**What the exercise asks:**
Retype, word for word, each line between the lines holding "does not fulfill your requirements." and "explains how", inclusive, and leave the rest of the data alone.

──────── Available records ────────

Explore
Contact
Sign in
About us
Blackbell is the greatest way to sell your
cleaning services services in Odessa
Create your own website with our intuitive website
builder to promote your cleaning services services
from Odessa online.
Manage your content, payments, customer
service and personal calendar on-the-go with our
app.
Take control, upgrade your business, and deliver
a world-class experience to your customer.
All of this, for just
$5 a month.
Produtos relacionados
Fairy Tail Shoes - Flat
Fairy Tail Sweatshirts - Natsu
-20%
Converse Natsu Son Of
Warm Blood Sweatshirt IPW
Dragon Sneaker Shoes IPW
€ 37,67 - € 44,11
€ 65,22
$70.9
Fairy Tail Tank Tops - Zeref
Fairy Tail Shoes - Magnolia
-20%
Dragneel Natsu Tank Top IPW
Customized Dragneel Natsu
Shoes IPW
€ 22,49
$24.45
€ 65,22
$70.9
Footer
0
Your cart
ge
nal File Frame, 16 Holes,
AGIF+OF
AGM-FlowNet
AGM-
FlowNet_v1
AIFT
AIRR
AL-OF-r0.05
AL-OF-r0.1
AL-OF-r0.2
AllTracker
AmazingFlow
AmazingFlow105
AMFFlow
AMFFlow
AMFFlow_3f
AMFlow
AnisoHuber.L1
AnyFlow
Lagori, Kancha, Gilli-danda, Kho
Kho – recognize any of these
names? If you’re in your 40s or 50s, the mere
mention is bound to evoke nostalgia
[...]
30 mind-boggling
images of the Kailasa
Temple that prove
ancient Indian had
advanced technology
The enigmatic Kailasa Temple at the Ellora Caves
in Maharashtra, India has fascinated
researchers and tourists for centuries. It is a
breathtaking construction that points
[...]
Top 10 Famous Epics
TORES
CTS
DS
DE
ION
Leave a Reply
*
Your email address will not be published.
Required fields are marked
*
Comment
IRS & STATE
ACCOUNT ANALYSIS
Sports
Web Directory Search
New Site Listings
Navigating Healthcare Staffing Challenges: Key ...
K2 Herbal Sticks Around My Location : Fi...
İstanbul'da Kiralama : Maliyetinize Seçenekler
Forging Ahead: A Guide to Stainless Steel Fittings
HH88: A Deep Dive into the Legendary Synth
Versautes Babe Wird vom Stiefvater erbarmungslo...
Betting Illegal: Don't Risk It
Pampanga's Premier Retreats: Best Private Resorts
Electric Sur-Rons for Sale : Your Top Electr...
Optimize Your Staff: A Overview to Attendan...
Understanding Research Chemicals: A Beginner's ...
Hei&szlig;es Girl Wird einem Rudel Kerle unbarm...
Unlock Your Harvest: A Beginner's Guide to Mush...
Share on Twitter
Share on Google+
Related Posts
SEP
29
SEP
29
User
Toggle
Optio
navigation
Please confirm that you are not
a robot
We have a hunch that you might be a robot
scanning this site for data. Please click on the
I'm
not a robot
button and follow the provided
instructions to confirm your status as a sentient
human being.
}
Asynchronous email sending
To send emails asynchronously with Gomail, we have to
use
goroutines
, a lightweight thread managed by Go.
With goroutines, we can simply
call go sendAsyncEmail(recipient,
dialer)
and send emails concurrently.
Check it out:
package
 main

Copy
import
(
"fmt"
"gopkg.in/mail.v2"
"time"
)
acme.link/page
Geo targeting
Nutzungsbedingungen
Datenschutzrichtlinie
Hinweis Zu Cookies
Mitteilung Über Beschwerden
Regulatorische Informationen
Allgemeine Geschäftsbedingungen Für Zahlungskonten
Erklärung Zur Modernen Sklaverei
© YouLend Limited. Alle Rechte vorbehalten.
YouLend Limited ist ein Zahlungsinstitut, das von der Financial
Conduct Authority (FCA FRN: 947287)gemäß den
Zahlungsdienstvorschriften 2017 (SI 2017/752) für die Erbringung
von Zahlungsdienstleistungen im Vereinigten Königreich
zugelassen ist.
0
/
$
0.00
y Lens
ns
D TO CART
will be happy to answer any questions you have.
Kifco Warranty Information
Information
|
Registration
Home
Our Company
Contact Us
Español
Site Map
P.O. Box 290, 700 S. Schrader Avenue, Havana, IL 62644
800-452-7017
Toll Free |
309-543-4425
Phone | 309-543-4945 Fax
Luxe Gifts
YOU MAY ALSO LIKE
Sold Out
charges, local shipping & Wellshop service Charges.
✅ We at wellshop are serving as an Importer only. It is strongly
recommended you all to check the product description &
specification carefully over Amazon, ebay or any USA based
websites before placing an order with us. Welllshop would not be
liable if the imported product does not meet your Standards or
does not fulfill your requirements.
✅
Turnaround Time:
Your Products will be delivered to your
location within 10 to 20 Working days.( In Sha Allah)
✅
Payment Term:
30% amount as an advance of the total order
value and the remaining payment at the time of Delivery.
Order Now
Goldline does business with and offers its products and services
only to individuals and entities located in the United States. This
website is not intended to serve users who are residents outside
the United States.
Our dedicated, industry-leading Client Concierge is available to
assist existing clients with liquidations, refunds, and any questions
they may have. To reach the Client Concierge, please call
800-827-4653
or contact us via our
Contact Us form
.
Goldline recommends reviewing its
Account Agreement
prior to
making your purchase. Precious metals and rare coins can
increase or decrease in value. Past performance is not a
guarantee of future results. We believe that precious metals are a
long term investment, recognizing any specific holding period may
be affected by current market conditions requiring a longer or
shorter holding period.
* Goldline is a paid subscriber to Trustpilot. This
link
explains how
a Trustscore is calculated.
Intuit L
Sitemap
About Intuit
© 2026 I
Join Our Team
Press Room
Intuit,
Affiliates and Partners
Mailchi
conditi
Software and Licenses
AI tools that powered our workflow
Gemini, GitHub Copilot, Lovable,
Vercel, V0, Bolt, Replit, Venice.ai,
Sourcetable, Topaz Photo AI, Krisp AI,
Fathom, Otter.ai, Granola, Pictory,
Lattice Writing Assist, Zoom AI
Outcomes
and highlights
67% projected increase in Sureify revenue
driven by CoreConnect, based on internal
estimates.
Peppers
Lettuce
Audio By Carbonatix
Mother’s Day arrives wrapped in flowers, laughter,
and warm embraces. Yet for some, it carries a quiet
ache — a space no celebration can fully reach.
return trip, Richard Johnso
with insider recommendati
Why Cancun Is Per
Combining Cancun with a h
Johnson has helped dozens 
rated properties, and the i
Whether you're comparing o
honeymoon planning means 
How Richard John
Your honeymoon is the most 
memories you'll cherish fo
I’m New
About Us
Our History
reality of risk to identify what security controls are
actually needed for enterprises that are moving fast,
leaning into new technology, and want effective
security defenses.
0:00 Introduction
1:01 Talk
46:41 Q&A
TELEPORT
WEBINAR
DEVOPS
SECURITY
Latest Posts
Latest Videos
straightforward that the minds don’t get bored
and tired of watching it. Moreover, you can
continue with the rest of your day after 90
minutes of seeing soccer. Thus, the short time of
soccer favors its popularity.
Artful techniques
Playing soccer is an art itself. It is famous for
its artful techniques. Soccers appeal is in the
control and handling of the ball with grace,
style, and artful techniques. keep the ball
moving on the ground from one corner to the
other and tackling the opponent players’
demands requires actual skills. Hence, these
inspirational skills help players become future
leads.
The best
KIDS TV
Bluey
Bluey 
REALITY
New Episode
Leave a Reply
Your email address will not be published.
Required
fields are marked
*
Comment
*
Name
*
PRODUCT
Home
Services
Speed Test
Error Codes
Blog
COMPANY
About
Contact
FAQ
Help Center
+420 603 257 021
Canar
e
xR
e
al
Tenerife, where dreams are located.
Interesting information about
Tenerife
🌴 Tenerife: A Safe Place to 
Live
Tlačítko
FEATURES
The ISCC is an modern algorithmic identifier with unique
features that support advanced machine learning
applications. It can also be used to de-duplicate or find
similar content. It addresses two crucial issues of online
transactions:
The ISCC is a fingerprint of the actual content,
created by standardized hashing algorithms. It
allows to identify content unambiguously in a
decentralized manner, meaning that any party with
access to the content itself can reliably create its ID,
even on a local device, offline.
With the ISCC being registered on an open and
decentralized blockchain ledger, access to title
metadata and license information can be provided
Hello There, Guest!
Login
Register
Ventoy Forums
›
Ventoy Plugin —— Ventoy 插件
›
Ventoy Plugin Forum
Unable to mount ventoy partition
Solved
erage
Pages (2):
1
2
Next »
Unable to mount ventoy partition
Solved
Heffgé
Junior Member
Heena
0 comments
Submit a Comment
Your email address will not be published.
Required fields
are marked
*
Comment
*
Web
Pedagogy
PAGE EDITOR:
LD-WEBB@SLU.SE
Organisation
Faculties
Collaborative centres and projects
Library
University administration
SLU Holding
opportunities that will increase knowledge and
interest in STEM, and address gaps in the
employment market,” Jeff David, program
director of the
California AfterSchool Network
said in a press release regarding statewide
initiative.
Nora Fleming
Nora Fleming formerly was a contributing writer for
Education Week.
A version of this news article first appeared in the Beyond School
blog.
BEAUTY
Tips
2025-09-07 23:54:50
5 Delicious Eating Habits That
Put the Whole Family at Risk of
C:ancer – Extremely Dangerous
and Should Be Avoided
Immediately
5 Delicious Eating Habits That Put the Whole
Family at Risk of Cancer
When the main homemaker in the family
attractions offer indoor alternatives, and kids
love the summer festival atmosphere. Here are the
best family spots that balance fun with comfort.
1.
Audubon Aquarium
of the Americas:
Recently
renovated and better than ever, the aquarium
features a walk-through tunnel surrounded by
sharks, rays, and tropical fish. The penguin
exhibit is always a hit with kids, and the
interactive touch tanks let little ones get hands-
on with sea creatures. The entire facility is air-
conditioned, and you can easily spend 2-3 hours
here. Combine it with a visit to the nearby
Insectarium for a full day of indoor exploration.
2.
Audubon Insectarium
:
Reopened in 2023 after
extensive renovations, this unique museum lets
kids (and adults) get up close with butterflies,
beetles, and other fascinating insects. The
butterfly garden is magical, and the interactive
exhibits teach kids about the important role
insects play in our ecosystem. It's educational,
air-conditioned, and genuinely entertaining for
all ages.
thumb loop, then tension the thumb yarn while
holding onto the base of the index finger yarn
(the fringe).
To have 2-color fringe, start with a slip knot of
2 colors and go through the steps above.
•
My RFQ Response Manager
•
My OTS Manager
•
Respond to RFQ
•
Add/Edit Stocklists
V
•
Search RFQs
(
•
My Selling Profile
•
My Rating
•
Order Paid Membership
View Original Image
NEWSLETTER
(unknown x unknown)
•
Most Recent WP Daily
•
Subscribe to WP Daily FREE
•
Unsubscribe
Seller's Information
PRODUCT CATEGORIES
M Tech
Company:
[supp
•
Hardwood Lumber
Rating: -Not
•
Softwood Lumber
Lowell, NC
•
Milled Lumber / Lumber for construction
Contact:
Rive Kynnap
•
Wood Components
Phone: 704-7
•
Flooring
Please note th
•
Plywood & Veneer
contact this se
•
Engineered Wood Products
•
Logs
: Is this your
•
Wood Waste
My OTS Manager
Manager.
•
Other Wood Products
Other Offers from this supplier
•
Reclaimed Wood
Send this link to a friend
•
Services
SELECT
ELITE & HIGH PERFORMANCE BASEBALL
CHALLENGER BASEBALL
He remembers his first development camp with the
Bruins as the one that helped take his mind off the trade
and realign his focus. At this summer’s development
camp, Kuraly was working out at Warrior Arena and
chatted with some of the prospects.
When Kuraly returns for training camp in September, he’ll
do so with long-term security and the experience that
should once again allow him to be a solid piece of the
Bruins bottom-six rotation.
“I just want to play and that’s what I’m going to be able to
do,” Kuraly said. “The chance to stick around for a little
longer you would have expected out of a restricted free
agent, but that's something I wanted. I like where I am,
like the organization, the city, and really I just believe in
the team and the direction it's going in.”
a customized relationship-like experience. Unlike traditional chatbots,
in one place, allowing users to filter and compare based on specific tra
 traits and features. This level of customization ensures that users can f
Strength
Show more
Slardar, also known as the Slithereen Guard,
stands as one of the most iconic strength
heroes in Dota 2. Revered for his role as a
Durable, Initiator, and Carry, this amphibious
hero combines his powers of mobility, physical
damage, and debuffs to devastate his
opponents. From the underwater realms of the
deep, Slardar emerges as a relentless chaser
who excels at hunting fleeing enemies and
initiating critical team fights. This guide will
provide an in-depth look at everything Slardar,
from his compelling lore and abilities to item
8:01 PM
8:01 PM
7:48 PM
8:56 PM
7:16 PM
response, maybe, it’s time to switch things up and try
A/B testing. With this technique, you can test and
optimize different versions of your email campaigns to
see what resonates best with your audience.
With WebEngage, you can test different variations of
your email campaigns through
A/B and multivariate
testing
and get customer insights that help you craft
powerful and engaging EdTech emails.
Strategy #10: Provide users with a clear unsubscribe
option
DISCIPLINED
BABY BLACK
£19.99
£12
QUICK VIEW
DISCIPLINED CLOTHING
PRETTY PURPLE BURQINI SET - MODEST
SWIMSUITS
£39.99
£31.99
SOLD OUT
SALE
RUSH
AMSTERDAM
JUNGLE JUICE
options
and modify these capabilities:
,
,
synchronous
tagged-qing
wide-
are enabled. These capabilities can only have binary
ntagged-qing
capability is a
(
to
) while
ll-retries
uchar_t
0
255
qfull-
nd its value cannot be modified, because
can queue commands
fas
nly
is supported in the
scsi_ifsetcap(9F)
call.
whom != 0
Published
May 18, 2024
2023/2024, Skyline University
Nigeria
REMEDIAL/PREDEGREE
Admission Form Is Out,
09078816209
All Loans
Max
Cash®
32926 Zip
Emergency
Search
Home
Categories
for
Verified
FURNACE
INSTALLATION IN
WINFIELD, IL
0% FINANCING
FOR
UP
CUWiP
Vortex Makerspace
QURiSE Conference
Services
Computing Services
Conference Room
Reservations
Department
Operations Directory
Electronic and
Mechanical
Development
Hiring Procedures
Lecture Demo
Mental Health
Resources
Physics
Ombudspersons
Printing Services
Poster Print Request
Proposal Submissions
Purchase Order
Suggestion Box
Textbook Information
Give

────────

**Solution to the problem:**
does not fulfill your requirements.
✅
Turnaround Time:
Your Products will be delivered to your
location within 10 to 20 Working days.( In Sha Allah)
✅
Payment Term:
30% amount as an advance of the total order
value and the remaining payment at the time of Delivery.
Order Now
Goldline does business with and offers its products and services
only to individuals and entities located in the United States. This
website is not intended to serve users who are residents outside
the United States.
Our dedicated, industry-leading Client Concierge is available to
assist existing clients with liquidations, refunds, and any questions
they may have. To reach the Client Concierge, please call
800-827-4653
or contact us via our
Contact Us form
.
Goldline recommends reviewing its
Account Agreement
prior to
making your purchase. Precious metals and rare coins can
increase or decrease in value. Past performance is not a
guarantee of future results. We believe that precious metals are a
long term investment, recognizing any specific holding period may
be affected by current market conditions requiring a longer or
shorter holding period.
* Goldline is a paid subscriber to Trustpilot. This
link
explains how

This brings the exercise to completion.